痛みを持つ人同士のかかわり

「慢性」ということは、痛みが日常生活の一部になっているということです。しかしほとんどの場合、同じような痛みをもつ人と日常生活で偶然出会うことはありません。そのつらさをともに分かち合う人が身近にいないことは、痛みそのものと同じように、苦しみのきっかけの一つでもあります。ここでは、痛みを抱える人同士のかかわりに対する一人一人の思いについて紹介します。

このように交流に前向きな人がいる一方で、痛みを持つ者同士でも本当に理解し合えるとは限らないとして、そうした集まりに参加することに懐疑的な人もいます。特に、患者会は「傷のなめあい」をする場所という先入観や第一印象を抱く人がいますが、何度か参加する中で、苦しみを共有できる仲間を見つけたと感じたと話す人もいました。

痛みの強さや性質の違いを超えてつながれるか

同じ病気を持つ人の会の場合、症状の重い軽いという差はあるものの、原因や対処法はある程度共通していることが多いものです。
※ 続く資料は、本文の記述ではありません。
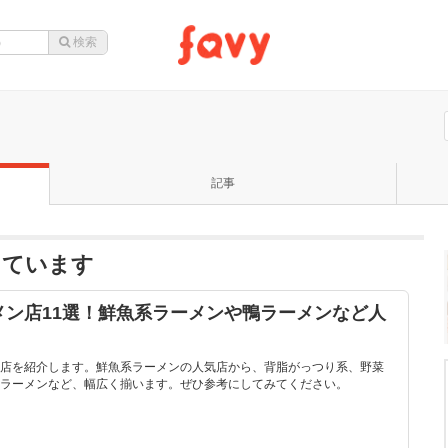
記事
っています
メン店11選！鮮魚系ラーメンや鴨ラーメンなど人
店を紹介します。鮮魚系ラーメンの人気店から、背脂がっつり系、野菜
ラーメンなど、幅広く揃います。ぜひ参考にしてみてください。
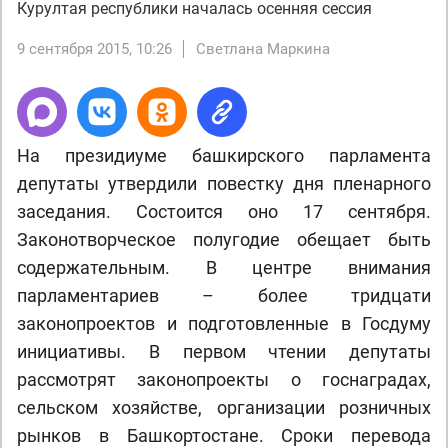
Курултая республики началась осенняя сессия
9 сентября 2015, 10:26
Светлана Маркина
На президиуме башкирского парламента
депутаты утвердили повестку дня пленарного
заседания. Состоится оно 17 сентября.
Законотворческое полугодие обещает быть
содержательным. В центре внимания
парламентариев – более тридцати
законопроектов и подготовленные в Госдуму
инициативы. В первом чтении депутаты
рассмотрят законопроекты о госнаградах,
сельском хозяйстве, организации розничных
рынков в Башкортостане. Сроки перевода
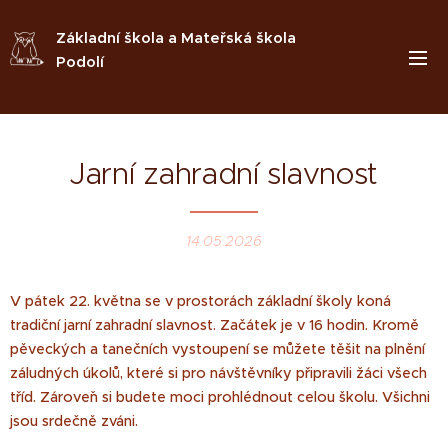
Základní škola a Mateřská škola
Podolí
Jarní zahradní slavnost
14.05.2026
V pátek 22. května se v prostorách základní školy koná
tradiční jarní zahradní slavnost. Začátek je v 16 hodin. Kromě
pěveckých a tanečních vystoupení se můžete těšit na plnění
záludných úkolů, které si pro návštěvníky připravili žáci všech
tříd. Zároveˇn si budete moci prohlédnout celou školu. Všichni
jsou srdečně zváni.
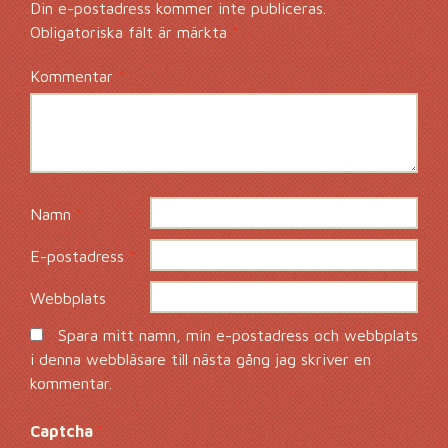
Din e-postadress kommer inte publiceras.
Obligatoriska fält är märkta
*
Kommentar
*
Namn
*
E-postadress
*
Webbplats
Spara mitt namn, min e-postadress och webbplats
i denna webbläsare till nästa gång jag skriver en
kommentar.
Captcha
*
しかし、痛みをもつ人同士の集まりの場合には、痛みの強弱や性質はもちろん、原因や対処法など、多くのことに違いがあります。そのため、それに伴う戸惑いも聞かれます。また、あえて集まりには参加しないという人もいます。

他にも、病気に自分のアイデンティティを感じられないということで、特定の病気の会にはいかないという人もいます。

痛みによる交流の制約

患者会などの対面の集まりは「行きたくないから行かない」という人ばかりでなく、「行きたくても痛みのために行けない」人もいます。いつ調子が悪くなるかわからないので、予定を立てにくいことも、同病者とのつながりの維持を難しくしているようです。

インターネット上のつながり

痛みで動けない人にとっては、面と向かっての集まりばかりではなく、インターネット上のブログなどが貴重な情報交換・交流の場となっています。そこで交わされるアドバイスが、時には死を思いとどまる助けになることさえあるようです。

しかし残念ながら、インターネット上への情報発信は、書いた人が望まない結果をもたらすこともあります。言及した医療機関への患者の殺到や薬の安易な使用につながるリスクを懸念する人もいましたし、ブログや書籍で「普通に生活できるまでに回復した」と報告したことが「難病指定を受けるのに不利な材料になる」と非難されたと話している人もいました。